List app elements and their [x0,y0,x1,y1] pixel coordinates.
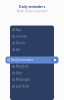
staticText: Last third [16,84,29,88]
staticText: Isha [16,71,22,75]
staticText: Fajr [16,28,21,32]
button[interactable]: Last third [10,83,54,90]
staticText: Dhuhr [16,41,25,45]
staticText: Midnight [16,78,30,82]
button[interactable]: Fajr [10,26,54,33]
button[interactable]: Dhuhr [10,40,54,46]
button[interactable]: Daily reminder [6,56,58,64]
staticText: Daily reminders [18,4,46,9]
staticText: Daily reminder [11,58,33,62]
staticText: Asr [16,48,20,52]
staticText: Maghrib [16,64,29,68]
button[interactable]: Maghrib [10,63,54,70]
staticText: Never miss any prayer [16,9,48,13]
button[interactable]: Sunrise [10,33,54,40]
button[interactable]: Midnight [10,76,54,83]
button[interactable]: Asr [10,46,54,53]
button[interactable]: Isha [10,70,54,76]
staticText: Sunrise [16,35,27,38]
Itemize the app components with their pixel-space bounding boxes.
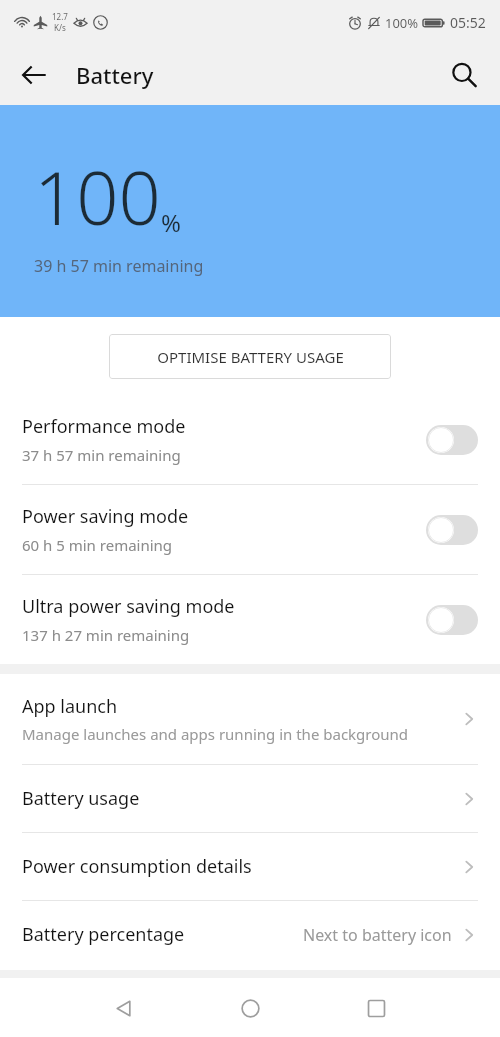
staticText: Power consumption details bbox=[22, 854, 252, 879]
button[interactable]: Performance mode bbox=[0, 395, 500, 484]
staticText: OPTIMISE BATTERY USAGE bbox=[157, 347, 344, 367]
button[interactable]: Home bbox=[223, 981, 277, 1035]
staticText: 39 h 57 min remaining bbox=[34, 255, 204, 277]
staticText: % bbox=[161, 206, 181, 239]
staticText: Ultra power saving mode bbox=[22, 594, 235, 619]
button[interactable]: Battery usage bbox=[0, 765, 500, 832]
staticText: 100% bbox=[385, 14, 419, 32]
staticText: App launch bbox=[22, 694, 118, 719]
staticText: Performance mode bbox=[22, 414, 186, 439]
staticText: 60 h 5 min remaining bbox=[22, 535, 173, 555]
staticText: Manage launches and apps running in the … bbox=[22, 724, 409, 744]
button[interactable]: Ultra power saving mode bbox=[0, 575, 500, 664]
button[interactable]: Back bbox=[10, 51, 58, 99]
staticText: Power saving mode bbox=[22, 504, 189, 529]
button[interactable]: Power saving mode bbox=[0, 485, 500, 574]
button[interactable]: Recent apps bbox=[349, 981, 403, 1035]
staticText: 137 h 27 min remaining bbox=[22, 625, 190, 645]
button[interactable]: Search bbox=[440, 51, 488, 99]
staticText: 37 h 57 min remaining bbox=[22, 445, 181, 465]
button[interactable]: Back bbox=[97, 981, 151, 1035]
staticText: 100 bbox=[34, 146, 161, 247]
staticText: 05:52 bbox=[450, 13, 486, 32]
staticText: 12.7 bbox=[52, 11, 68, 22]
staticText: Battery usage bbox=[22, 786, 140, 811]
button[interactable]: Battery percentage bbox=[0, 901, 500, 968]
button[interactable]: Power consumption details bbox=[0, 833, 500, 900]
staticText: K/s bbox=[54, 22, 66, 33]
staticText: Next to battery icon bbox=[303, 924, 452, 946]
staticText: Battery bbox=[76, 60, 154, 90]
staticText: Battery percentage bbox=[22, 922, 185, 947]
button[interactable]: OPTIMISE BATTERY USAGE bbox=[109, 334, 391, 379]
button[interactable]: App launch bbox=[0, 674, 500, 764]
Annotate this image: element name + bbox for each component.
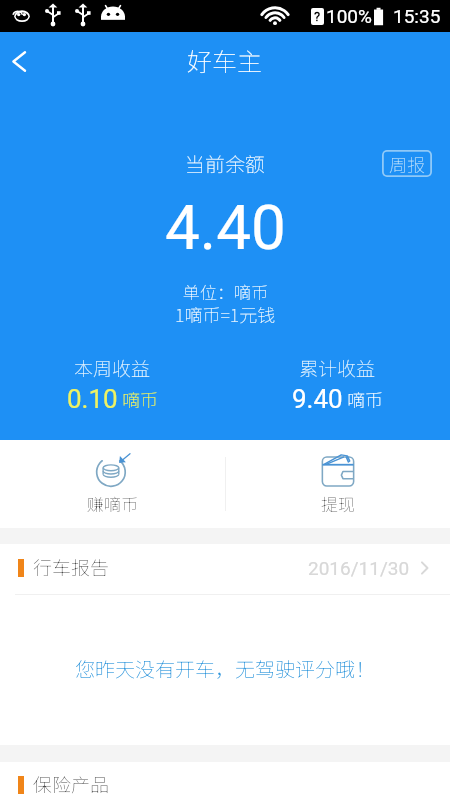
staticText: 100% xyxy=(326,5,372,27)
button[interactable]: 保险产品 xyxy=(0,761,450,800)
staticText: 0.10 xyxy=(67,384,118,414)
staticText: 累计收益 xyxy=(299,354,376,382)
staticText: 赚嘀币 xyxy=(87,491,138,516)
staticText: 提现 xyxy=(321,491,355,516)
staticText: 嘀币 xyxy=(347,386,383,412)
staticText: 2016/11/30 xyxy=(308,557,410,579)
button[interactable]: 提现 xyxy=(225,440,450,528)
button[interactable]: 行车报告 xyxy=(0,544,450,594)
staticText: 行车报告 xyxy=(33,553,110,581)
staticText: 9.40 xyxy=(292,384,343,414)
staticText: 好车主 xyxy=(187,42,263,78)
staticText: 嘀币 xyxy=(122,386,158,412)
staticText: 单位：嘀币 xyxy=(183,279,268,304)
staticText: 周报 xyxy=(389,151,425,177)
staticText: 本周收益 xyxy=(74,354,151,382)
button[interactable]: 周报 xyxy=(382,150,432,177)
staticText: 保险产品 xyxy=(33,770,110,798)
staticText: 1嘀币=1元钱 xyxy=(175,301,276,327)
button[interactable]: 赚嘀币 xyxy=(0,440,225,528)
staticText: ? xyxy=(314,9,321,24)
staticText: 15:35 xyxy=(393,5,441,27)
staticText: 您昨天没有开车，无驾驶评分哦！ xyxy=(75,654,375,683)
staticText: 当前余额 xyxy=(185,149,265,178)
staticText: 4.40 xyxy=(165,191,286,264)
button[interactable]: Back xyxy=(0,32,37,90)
· · ·
WHAT TO DO: List the lines of the material in which the word "remaining" occurs.

ANSWER:
staticText: 39 h 57 min remaining bbox=[34, 255, 204, 277]
staticText: 60 h 5 min remaining bbox=[22, 535, 173, 555]
staticText: 137 h 27 min remaining bbox=[22, 625, 190, 645]
staticText: 37 h 57 min remaining bbox=[22, 445, 181, 465]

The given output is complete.